«Il Signore è contento di nascere qui, oggi all’Ostello di via Marsala. Qui c’è la Porta Santa, qui i cuori diventano fratelli. Chiediamo al Signore di cambiarci il cuore e di vivere nella Luce». Il cardinale Agostino Vallini ha introdotto con queste parole la Messa di Natale celebrata all’Ostello Caritas di via Marsala, il 24 dicembre. A concelebrare con lui il direttore della Caritas romana monsignor Enrico Feroci. Davanti a loro, un’assemblea composta da oltre 200 tra ospiti, volontari e operatori dei centri di accoglienza dell’organismo diocesano.

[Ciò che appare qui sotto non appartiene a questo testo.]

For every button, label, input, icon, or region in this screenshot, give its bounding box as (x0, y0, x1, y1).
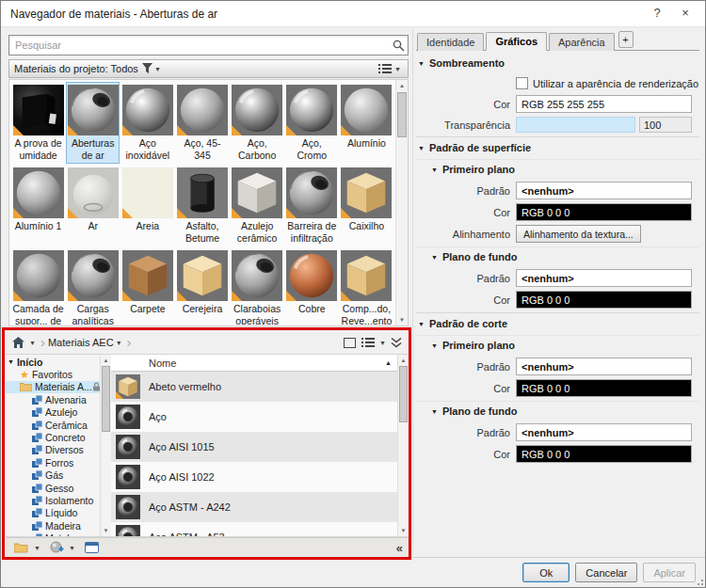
material-grid-item[interactable]: Azulejo cerâmico (231, 165, 284, 246)
library-tree-item[interactable]: Gesso (6, 482, 100, 494)
section-padrao-corte[interactable]: ▼ Padrão de corte (416, 312, 699, 333)
collapse-triangle-icon[interactable]: ▼ (431, 408, 438, 415)
chevron-down-icon[interactable]: ▼ (154, 66, 161, 72)
subsection-plano-de-fundo[interactable]: ▼ Plano de fundo (416, 401, 699, 420)
library-tree-item[interactable]: Alvenaria (6, 393, 100, 405)
chevron-down-icon[interactable]: ▼ (69, 545, 75, 551)
scroll-down-icon[interactable]: ▼ (398, 525, 409, 536)
search-input[interactable] (9, 40, 389, 51)
cut-bg-pattern-field[interactable]: <nenhum> (516, 423, 692, 441)
add-tab-button[interactable]: + (618, 31, 634, 48)
collapse-triangle-icon[interactable]: ▼ (431, 167, 438, 173)
library-list-row[interactable]: Aço AISI 1022 (111, 462, 397, 492)
name-column-header[interactable]: Nome (149, 358, 176, 369)
library-tree-item[interactable]: Materiais A... (6, 381, 100, 393)
scrollbar-thumb[interactable] (399, 366, 408, 422)
section-padrao-superficie[interactable]: ▼ Padrão de superfície (416, 136, 699, 157)
material-grid-item[interactable]: Aço, Cromo polido (285, 82, 339, 164)
manage-library-icon[interactable] (14, 542, 29, 553)
material-grid-item[interactable]: Comp...do, Reve...ento (340, 247, 393, 325)
material-grid-item[interactable]: Asfalto, Betume (175, 165, 229, 246)
use-render-appearance-checkbox[interactable] (516, 77, 528, 89)
library-tree-item[interactable]: Gás (6, 469, 100, 482)
scroll-down-icon[interactable]: ▼ (101, 525, 111, 536)
library-tree-item[interactable]: Azulejo (6, 406, 100, 419)
tab-graficos[interactable]: Gráficos (486, 32, 547, 51)
library-tree-item[interactable]: Concreto (6, 431, 100, 443)
collapse-panel-icon[interactable]: « (396, 541, 403, 555)
grid-scrollbar[interactable]: ▲ ▼ (395, 80, 408, 326)
filter-icon[interactable] (142, 63, 152, 75)
transparency-slider[interactable] (516, 117, 635, 133)
section-sombreamento[interactable]: ▼ Sombreamento (416, 53, 699, 72)
subsection-primeiro-plano[interactable]: ▼ Primeiro plano (416, 159, 699, 178)
chevron-down-icon[interactable]: ▼ (116, 340, 122, 346)
material-grid-item[interactable]: Cobre (285, 247, 339, 325)
material-grid-item[interactable]: Alumínio 1 (11, 165, 65, 246)
library-list-row[interactable]: Aço (111, 402, 397, 432)
collapse-triangle-icon[interactable]: ▼ (431, 254, 438, 261)
tree-scrollbar[interactable]: ▲ ▼ (100, 355, 111, 536)
scroll-up-icon[interactable]: ▲ (398, 355, 409, 366)
surface-fg-color-field[interactable]: RGB 0 0 0 (516, 203, 692, 221)
list-scrollbar[interactable]: ▲ ▼ (397, 355, 409, 536)
library-tree-item[interactable]: ▼ Início (6, 356, 100, 368)
cut-bg-color-field[interactable]: RGB 0 0 0 (516, 445, 692, 463)
chevron-down-icon[interactable]: ▼ (379, 340, 386, 346)
texture-alignment-button[interactable]: Alinhamento da textura... (516, 225, 641, 243)
chevron-down-icon[interactable]: ▼ (394, 66, 401, 72)
scrollbar-thumb[interactable] (102, 366, 110, 432)
project-materials-header[interactable]: Materiais do projeto: Todos ▼ ▼ (8, 59, 409, 78)
library-pane-toggle-icon[interactable] (344, 338, 356, 348)
close-button[interactable]: × (675, 6, 696, 23)
scrollbar-thumb[interactable] (397, 92, 407, 137)
view-options-icon[interactable] (378, 63, 393, 75)
material-grid-item[interactable]: Aço, Carbono (231, 82, 284, 164)
apply-button[interactable]: Aplicar (643, 563, 696, 582)
open-material-editor-icon[interactable] (85, 542, 99, 553)
library-tree-item[interactable]: ★ Favoritos (6, 368, 100, 380)
material-grid-item[interactable]: Carpete (120, 247, 174, 325)
material-grid-item[interactable]: Barreira de infiltração ... (285, 165, 339, 246)
surface-bg-pattern-field[interactable]: <nenhum> (516, 269, 692, 287)
material-grid-item[interactable]: Aberturas de ar (66, 82, 120, 164)
library-tree-item[interactable]: Cerâmica (6, 419, 100, 431)
create-material-icon[interactable] (50, 541, 64, 554)
subsection-plano-de-fundo[interactable]: ▼ Plano de fundo (416, 246, 699, 265)
collapse-triangle-icon[interactable]: ▼ (418, 60, 425, 67)
material-grid-item[interactable]: Claraboias operáveis (231, 247, 284, 325)
chevron-down-icon[interactable]: ▼ (34, 545, 40, 551)
library-list-row[interactable]: Abeto vermelho (111, 372, 397, 402)
library-tree-item[interactable]: Líquido (6, 507, 100, 519)
material-grid-item[interactable]: Aço, 45-345 (175, 82, 229, 164)
surface-bg-color-field[interactable]: RGB 0 0 0 (516, 291, 692, 309)
material-grid-item[interactable]: Camada de supor... de ... (11, 247, 65, 325)
library-tree-item[interactable]: Metal (6, 532, 100, 536)
library-tree-item[interactable]: Diversos (6, 444, 100, 456)
transparency-value[interactable]: 100 (639, 117, 692, 133)
help-button[interactable]: ? (647, 6, 667, 23)
scroll-up-icon[interactable]: ▲ (101, 355, 111, 366)
minimize-library-icon[interactable] (391, 337, 402, 348)
library-tree-item[interactable]: Forros (6, 456, 100, 469)
material-grid-item[interactable]: Cargas analíticas ... (66, 247, 120, 325)
library-tree-item[interactable]: Madeira (6, 519, 100, 532)
scroll-down-icon[interactable]: ▼ (396, 314, 408, 326)
material-grid-item[interactable]: Aço inoxidável (120, 82, 174, 164)
material-grid-item[interactable]: Areia (120, 165, 174, 246)
cancel-button[interactable]: Cancelar (575, 563, 637, 582)
scroll-up-icon[interactable]: ▲ (396, 80, 408, 91)
ok-button[interactable]: Ok (522, 563, 570, 582)
surface-fg-pattern-field[interactable]: <nenhum> (516, 182, 692, 199)
material-grid-item[interactable]: Alumínio (340, 82, 393, 164)
home-icon[interactable] (12, 337, 24, 348)
library-list-row[interactable]: Aço AISI 1015 (111, 432, 397, 462)
view-options-icon[interactable] (361, 338, 375, 347)
search-icon[interactable] (389, 40, 408, 52)
breadcrumb[interactable]: Materiais AEC (48, 337, 114, 348)
material-grid-item[interactable]: A prova de umidade (11, 82, 65, 164)
library-list-row[interactable]: Aço ASTM - A53 (111, 522, 397, 536)
sort-ascending-icon[interactable]: ▲ (385, 359, 392, 366)
tab-aparencia[interactable]: Aparência (549, 33, 615, 51)
material-grid-item[interactable]: Cerejeira (175, 247, 229, 325)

Un’omelia, quella del porporato, tutta incentrata sul tema della luce, portata da Dio «dove c’erano il buoi, la miseria la povertà». Oggi, ha proseguito, «l’Ostello è tutta luce, con il restauro è cambiato: vogliamo cambiare anche noi? Dobbiamo ricominciare, Roma ha bisogno di ricominciare, è deve farlo da qui. Chiediamo al Signore di cambiarci il cuore e di vivere nella luce». Quindi il ricordo della visita di Francesco, che porprio qui ha aperto la Porta Santa della Carità, il 18 dicembre. «Otto giorni fa – ha concluso Vallini – c’era il Papa; oggi c’è la famiglia della Caritas: qui tutti noi veniamo per imparare».